### Exercise description:
In the listing below, the lines starting with the line with "Advanced visualizations and predictive a" and going on through the line with "The ORBid property" are to be reproduced exactly, and only those.

Raw data Block Start

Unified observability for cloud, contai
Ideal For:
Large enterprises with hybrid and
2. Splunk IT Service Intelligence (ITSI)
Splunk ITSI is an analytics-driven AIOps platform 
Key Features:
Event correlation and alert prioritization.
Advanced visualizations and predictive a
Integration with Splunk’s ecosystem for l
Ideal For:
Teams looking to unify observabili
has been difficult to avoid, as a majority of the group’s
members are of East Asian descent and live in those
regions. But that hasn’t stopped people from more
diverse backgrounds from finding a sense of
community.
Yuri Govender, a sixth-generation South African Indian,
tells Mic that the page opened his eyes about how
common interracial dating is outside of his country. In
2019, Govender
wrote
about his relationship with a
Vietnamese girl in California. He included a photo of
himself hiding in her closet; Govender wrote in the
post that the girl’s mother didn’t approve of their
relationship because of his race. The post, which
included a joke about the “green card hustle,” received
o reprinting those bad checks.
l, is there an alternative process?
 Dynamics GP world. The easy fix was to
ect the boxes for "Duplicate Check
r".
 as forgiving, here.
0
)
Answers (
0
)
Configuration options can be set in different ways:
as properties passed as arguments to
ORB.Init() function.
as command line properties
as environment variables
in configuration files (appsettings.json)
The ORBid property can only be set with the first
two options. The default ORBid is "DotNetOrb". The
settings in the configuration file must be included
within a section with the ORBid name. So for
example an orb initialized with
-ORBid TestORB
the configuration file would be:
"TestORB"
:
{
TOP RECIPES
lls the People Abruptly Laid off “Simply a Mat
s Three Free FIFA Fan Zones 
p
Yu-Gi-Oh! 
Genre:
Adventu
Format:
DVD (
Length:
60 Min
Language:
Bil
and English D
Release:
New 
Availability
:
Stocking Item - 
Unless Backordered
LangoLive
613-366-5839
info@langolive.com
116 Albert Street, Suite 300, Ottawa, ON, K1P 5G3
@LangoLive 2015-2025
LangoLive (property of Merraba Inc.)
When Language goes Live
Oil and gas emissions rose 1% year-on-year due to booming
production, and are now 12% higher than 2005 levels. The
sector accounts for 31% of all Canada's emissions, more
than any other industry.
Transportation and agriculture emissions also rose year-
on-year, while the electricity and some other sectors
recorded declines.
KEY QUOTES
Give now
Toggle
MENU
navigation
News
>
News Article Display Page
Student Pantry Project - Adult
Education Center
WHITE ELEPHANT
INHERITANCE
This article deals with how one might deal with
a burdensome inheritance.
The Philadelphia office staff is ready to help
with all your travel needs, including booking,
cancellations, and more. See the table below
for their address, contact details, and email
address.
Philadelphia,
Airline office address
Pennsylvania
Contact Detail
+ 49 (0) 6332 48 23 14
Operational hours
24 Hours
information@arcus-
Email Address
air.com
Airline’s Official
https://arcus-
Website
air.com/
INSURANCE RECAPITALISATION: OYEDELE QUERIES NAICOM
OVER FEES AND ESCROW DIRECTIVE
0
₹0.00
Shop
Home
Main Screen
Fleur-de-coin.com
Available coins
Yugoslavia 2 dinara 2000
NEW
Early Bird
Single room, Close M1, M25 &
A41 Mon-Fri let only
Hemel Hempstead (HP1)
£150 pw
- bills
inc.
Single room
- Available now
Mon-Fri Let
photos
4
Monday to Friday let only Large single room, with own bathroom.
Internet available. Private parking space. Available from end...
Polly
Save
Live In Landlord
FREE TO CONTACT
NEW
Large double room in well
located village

Raw data Block End

### Exercise response:
Advanced visualizations and predictive a
Integration with Splunk’s ecosystem for l
Ideal For:
Teams looking to unify observabili
has been difficult to avoid, as a majority of the group’s
members are of East Asian descent and live in those
regions. But that hasn’t stopped people from more
diverse backgrounds from finding a sense of
community.
Yuri Govender, a sixth-generation South African Indian,
tells Mic that the page opened his eyes about how
common interracial dating is outside of his country. In
2019, Govender
wrote
about his relationship with a
Vietnamese girl in California. He included a photo of
himself hiding in her closet; Govender wrote in the
post that the girl’s mother didn’t approve of their
relationship because of his race. The post, which
included a joke about the “green card hustle,” received
o reprinting those bad checks.
l, is there an alternative process?
 Dynamics GP world. The easy fix was to
ect the boxes for "Duplicate Check
r".
 as forgiving, here.
0
)
Answers (
0
)
Configuration options can be set in different ways:
as properties passed as arguments to
ORB.Init() function.
as command line properties
as environment variables
in configuration files (appsettings.json)
The ORBid property can only be set with the first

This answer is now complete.